Design techniques support practices and the development of a design mindset. We ‘steal,’ borrow, and remix those tools and methods from other professional domains that help us exercise our practices more worthwhile and efficiently. Some of them need years of training, others can be applied by everyone right away. Yet, we should always be aware: it’s the ‘soft skills’ that often are hard to acquire!
Example Techniques:
- Design Ethnography: Cultural Probes, Participant Observation
- Synthesis: Empathy Map, Persona, Ecosystem/Stakeholder Map
- Rule-based Brainstorming and Creativity Techniques: Disney Method, Six Thinking Hats, Pain-Storming
- Service Prototyping: User Journey Mapping, Service Blueprint, Body-Storming
- Business Design: Value Proposition and Business Model Canvas, Value Flow Mapping, Lego Serious Play
- Decision-Making: Forced Ranking, Dotmocracy
- Productivity: Kanban Board, Getting Things Done (GTD), Pomodoro
- Feedback: Start-Stop-Keep, I like I wish, Daily Standup
Principles
Someone who lives and breathes design thinking has a special way of thinking: It is guided by overarching ‘rules’, attitudes, or beliefs, which we call principles. Taken together they form a mindset. Principles are dual in nature: For those who already live them, they guide all their action. For those who don’t work in this way yet, they serve as an aspiration. But more important principles also imply certain abilities, which are heavily linked to concrete techniques. What does that mean? Well, it takes lots of practice and a certain personality to be skillful at externalizing information (sketching and modeling techniques), to be able to quickly set up experiments (rapid prototyping techniques) , or to really get to the bottom of things with users (question and data triangulation techniques). Therefore principles and techniques usually co-evolve in practice and by training.
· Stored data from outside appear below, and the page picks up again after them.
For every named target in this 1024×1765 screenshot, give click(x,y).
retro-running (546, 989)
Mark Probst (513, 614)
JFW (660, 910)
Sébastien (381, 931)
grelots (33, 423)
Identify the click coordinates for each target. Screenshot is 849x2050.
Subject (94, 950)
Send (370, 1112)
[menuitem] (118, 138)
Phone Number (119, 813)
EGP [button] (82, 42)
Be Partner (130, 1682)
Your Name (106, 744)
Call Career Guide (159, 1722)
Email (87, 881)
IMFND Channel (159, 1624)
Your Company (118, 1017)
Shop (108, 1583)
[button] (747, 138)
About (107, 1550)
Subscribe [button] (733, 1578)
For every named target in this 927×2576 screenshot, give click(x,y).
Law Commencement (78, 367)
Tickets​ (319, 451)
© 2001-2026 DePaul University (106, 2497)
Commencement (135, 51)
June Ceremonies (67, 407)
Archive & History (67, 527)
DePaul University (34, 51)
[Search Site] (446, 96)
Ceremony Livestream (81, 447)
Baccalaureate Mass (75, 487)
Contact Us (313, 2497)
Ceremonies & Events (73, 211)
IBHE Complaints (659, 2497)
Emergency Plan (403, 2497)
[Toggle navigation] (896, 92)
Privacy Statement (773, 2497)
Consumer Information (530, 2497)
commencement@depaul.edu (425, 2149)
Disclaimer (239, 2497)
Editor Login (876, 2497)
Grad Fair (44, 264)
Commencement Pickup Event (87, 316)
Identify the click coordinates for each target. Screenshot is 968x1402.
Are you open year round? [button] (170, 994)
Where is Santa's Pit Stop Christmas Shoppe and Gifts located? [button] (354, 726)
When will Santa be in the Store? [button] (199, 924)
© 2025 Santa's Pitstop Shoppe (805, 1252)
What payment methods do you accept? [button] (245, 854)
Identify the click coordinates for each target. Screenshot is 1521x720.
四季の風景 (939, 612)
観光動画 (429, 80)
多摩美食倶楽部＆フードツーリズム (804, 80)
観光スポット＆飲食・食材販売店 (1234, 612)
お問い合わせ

An example of how design thinking principles can be formulated as to be learned abilities comes from the d.School Stanford with their eight core abilities. We also use them in our work with clients.
A final remark for our seasoned colleagues from the design thinking expert community: This is the working definition and model we use with non-designers and industry leaders to get started. We are fully aware of the myriad of maturity models, NextD geographies, and whatever you call the emerging practice of next-generation design thinking. Our experience is: many industries are not ready to get introduced to such sophisticated notions yet. We take one step at a time and slowly prepare organizations to incorporate at least classic product/service design thinking. And we do so by using organizations/systems design thinking with the change agents and leaders we work with. That’s as advanced as it gets. Discussions about higher-level design thinking we happily leave to the various Reddit, LinkedIn, and other community groups.